## [TASK PROMPT]
Keep the pictures out of the copy and repeat the records exactly.

## [EXERCISE DATA]
____
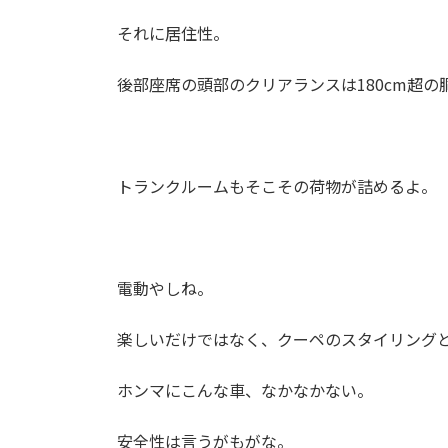
それに居住性。
後部座席の頭部のクリアランスは180cm超
トランクルームもそこその荷物が詰めるよ。
電動やしね。
楽しいだけではなく、クーペのスタイリング
ホンマにこんな車、なかなかない。
安全性は言うがもがな。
____
## [ANSWER BELOW]
それに居住性。
後部座席の頭部のクリアランスは180cm超
トランクルームもそこその荷物が詰めるよ。
電動やしね。
楽しいだけではなく、クーペのスタイリング
ホンマにこんな車、なかなかない。
安全性は言うがもがな。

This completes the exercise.